A primeira imagem que todo mundo costuma ter sobre o perfil de um gamer é um rapaz jovem, branco, portando o controle de algum console de videogame. No entanto, essa imagem em nada condiz com a realidade, pelo menos no país. Desde 2016, a Pesquisa Game Brasil aponta que existem mais mulheres jogando games do que homens. Também, quem atua na indústria deve ter ouvido a célebre frase “jogo de celular não é game”. Mas aí, a Pesquisa Game Brasil de 2020 apontou que o smartphone é a plataforma favorita de ambos os sexos, muito em razão do fenômeno dos jogos free to play. Nessa semana, saiu a edição 2021 da pesquisa e, mais uma vez, um dado merece ser ressaltado: a maioria dos jogadores brasileiros se autodeclara preta e parda. Ou seja, a real imagem gamer no Brasil é a de uma mulher preta que joga no celular. Distorcida é a lente de quem enxerga o contrário.
Esses dados sobre o consumo de games no Brasil mostra que a diversidade não pode ser encarada como apenas uma moda ou nicho de mercado, lembrada pela indústria somente em datas como o Dia da Mulher, Dia do Orgulho LGBTQIA+ ou o Dia da Consciência Negra. A diversidade exige sua presença na ordem do dia. Por isso, aqueles que um dia foram motivo de piada dentro da indústria de entretenimento, hoje querem respeito e uma melhor representação através de personagens e narrativas. Exigem um amadurecimento do mercado e da sociedade. Néstor Garcia Canclini, muito sabiamente na sua obra “Consumidores e Cidadãos”, apontou que o exercício da cidadania na sociedade capitalista se dá essencialmente pelo poder de consumo. Então, se a regra de mercado ainda é a que prevalece entre os céticos, não há mais como evitar essa mudança de pensamento. Antigos estereótipos devem ceder lugar ao novo, até porque isso é matéria-prima essencial para o sucesso de uma indústria criativa como a de games.

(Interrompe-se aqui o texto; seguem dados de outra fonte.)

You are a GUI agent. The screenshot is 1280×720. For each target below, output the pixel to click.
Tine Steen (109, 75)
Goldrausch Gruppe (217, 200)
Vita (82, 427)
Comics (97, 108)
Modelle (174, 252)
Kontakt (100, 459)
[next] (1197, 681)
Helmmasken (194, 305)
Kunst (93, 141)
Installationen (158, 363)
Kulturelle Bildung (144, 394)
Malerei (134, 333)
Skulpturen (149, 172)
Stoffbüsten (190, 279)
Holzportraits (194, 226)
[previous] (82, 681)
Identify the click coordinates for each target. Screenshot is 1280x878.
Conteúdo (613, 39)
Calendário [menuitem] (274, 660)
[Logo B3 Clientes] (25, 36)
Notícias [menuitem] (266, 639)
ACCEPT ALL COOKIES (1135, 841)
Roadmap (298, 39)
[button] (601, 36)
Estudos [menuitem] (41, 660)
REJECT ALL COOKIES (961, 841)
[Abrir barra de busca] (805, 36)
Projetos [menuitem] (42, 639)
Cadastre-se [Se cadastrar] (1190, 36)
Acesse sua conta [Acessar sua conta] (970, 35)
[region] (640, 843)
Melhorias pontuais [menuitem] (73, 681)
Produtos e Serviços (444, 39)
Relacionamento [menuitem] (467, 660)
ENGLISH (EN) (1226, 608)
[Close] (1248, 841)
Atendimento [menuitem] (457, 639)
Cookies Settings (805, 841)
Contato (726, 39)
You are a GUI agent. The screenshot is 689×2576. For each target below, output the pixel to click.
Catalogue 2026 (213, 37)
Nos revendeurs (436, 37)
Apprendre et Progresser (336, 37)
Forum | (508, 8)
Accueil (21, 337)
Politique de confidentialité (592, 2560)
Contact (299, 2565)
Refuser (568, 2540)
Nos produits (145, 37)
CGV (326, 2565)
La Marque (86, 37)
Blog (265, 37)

Vale lembrar que o jogo brasileiro Dandara figurou na lista dos 10 melhores jogos de 2018 da Times, revista americana de alto prestígio internacional, ao lado de outros games AAA como Mario, God of War e Red Dead Redemption. Para quem não sabe, Dandara foi a companheira do icônico Zumbi dos Palmares, e ambos são personagens negros históricos muito pouco estudados no Brasil. E este game, de forma muito acertada, traz a representação de uma mulher negra não sexualizada como protagonista. Sua consagração internacional explicita que o vazio deixado pelos antigos desenvolvedores começa a ser preenchido por uma geração nova, que carrega o pluralismo nas linhas de código.
Nas últimas semanas, polêmicas sobre racismo, homofobia e misoginia foram pautadas pelo programa Big Brother Brasil. Nas redes sociais, algumas pessoas ainda insistem em classificar aqueles episódios como mimimi. É o mesmo tipo de ataque que a CEO da Dyxel Game Publisher, Érika Caramello, recebe quando é convidada para colocar o seu posicionamento na qualidade de especialista em matérias da imprensa sobre a hipersexualização de personagens femininas nos videogames. O próprio trabalho da publicadora ainda é visto com muita ressalva por alguns pares na indústria, não todos. O mercado não é um bloco e há quem compreenda a necessidade de amadurecimento. As cobranças sociais por respeito, as cotas de colaboradores nos editais do SPCine, a distribuição do Selo da Diversidade da Abragames e as maratonas de desenvolvimento de jogos como Sampa Diversa, Game Jam das Minas e Women Game Jam são cada vez mais presentes na indústria de games. As ações afirmativas demonstram que a diversidade veio pra ficar.
Alguém que ainda tenha coragem de chamar isso de lacração, ou tem má fé ou está extremamente mal informado. Enxergar a realidade é a regra número um do jogo.